● **The task**
Give every line of the data again, unchanged, but with no pictures.
━━ Information
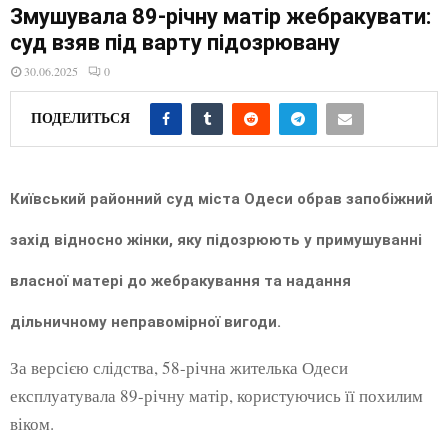
E
Змушувала 89-річну матір жебракувати:
суд взяв під варту підозрювану
N
30.06.2025
0
U
ПОДЕЛИТЬСЯ
Київський районний суд міста Одеси обрав запобіжний
захід відносно жінки, яку підозрюють у примушуванні
власної матері до жебракування та надання
дільничному неправомірної вигоди.
За версією слідства, 58-річна жителька Одеси
експлуатувала 89-річну матір, користуючись її похилим
віком.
━━━━
● **Result of this task**
E
Змушувала 89-річну матір жебракувати:
суд взяв під варту підозрювану
N
30.06.2025
0
U
ПОДЕЛИТЬСЯ
Київський районний суд міста Одеси обрав запобіжний
захід відносно жінки, яку підозрюють у примушуванні
власної матері до жебракування та надання
дільничному неправомірної вигоди.
За версією слідства, 58-річна жителька Одеси
експлуатувала 89-річну матір, користуючись її похилим
віком.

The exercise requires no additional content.